Regels

De eerste die we zagen, zat met een achterpoot klem in een val. De dagen erna heb ik er improviserend twee moeten doden, snel en doeltreffend. Een ander vond zijn einde onder de beugel. De vijfde trok zich terug onder de keuken en werd daar door Melanie opgesloten door een kier te dichten. We zagen er ook een wegkruipen in een tas, die hem een weg uit huis verschafte.

Vooral de laatste twee hadden zich niet aan de regels gehouden. Ze behoren ’s nachts actief te zijn, als wij slapen, overdag hun holletje op te zoeken, behoedzaam langs de plinten te trippelen, zich uit de voeten te maken zodra een mens nadert, zich slechts kenbaar te maken met uitwerpselen en eventueel kapot geknaagde snoeren en kabels, zich koest te houden en zich niet te laten zien, zodat wij hooguit een vermoeden hebben van hun bestaan, ergens parallel aan het onze, maar er niet werkelijk deel van uitmakend.

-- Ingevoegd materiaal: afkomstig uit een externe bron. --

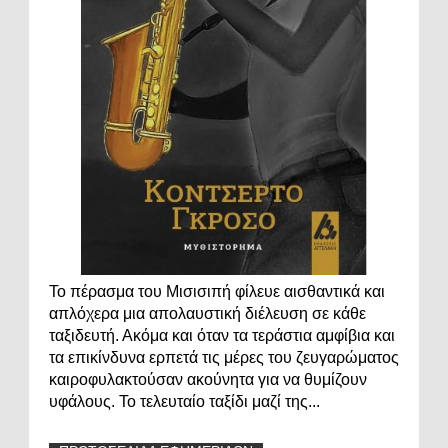
Το πέρασμα του Μισισιπή φίλευε αισθαντικά και
απλόχερα μια απολαυστική διέλευση σε κάθε
ταξιδευτή. Ακόμα και όταν τα τεράστια αμφίβια και
τα επικίνδυνα ερπετά τις μέρες του ζευγαρώματος
καιροφυλακτούσαν ακούνητα για να θυμίζουν
υφάλους. Το τελευταίο ταξίδι μαζί της...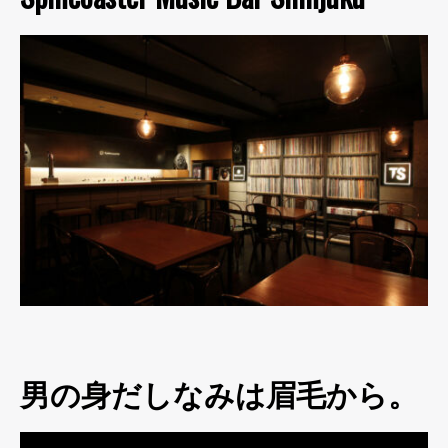
男の身だしなみは眉毛から。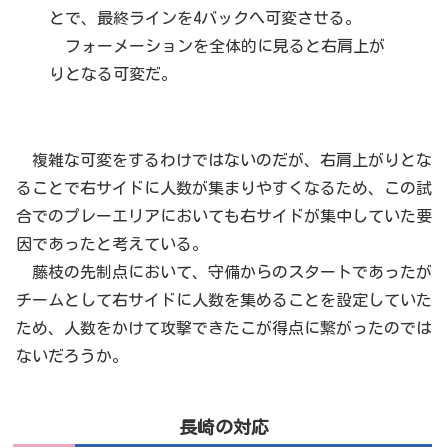
とで、最終ラインを4バックへ可変させる。
フォーメーションを全体的に見ると右肩上が
りとなる可変だ。
複雑な可変をするわけではないのだが、右肩上がりとな
ることで右サイドに人数が集まりやすくなるため、この試
合でのプレーエリアにおいても右サイドが集中していた要
因であったと考えている。
藤枝の先制点において、守備からのスタートであったが
チームとして右サイドに人数を集めることを設定していた
ため、人数をかけて攻撃できたこが得点に繋がったのでは
ないだろうか。
長崎の対応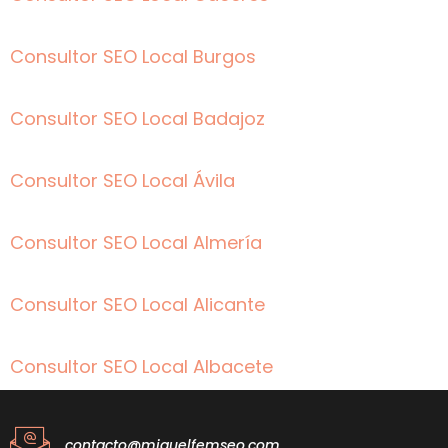
Consultor SEO Local Burgos
Consultor SEO Local Badajoz
Consultor SEO Local Ávila
Consultor SEO Local Almería
Consultor SEO Local Alicante
Consultor SEO Local Albacete
contacto@miguelfemseo.com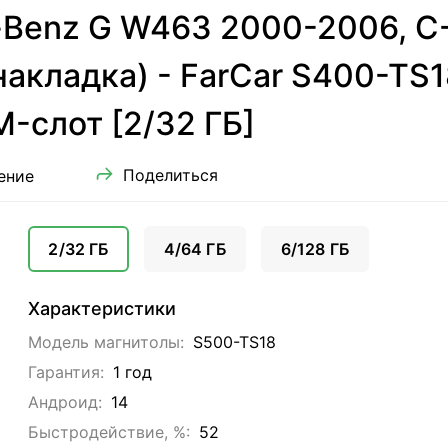
-Benz G W463 2000-2006, C
накладка) - FarCar S400-TS1
IM-слот [2/32 ГБ]
Поделиться
ение
2/32 ГБ
4/64 ГБ
6/128 ГБ
Характеристики
Модель магнитолы:
S500-TS18
Гарантия:
1 год
Андроид:
14
Быстродействие, %:
52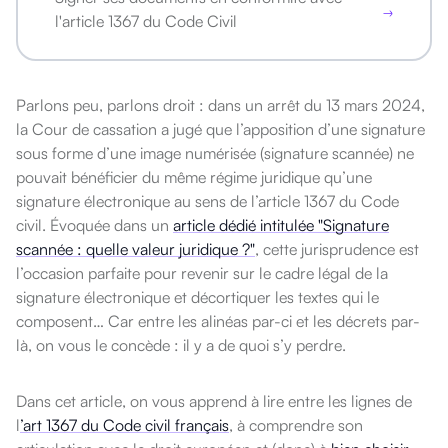
l'article 1367 du Code Civil
Parlons peu, parlons droit : dans un arrêt du 13 mars 2024,
la Cour de cassation a jugé que l’apposition d’une signature
sous forme d’une image numérisée (signature scannée) ne
pouvait bénéficier du même régime juridique qu’une
signature électronique au sens de l’article 1367 du Code
civil.
Évoquée dans un
article dédié intitulée "Signature
scannée : quelle valeur juridique ?"
, cette jurisprudence est
l’occasion parfaite pour revenir sur le cadre légal de la
signature électronique et décortiquer les textes qui le
composent…
Car entre les alinéas par-ci et les décrets par-
là, on vous le concède : il y a de quoi s’y perdre.
Dans cet article, on vous apprend à lire entre les lignes de
l
’art 1367 du Code civil français
, à comprendre son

Bij ons liepen ze op klaarlichte dag onderzoekend door de kamer. Pas als we hard in onze handen klapten, zochten ze dekking, om even later weer te verschijnen. Aan de regel van de uitwerpselen hielden ze zich wel, hoewel het dus niet het enige was waardoor wij wisten van hun aanwezigheid. Schade aan snoeren en kabels hebben we niet ontdekt. De beestjes werkten vooral op de zenuwen, erg op de zenuwen. Het lijkt wat overdreven, maar een mens zou er bijna van gaan bidden, bidden dat de rest keurig onder de keuken blijft.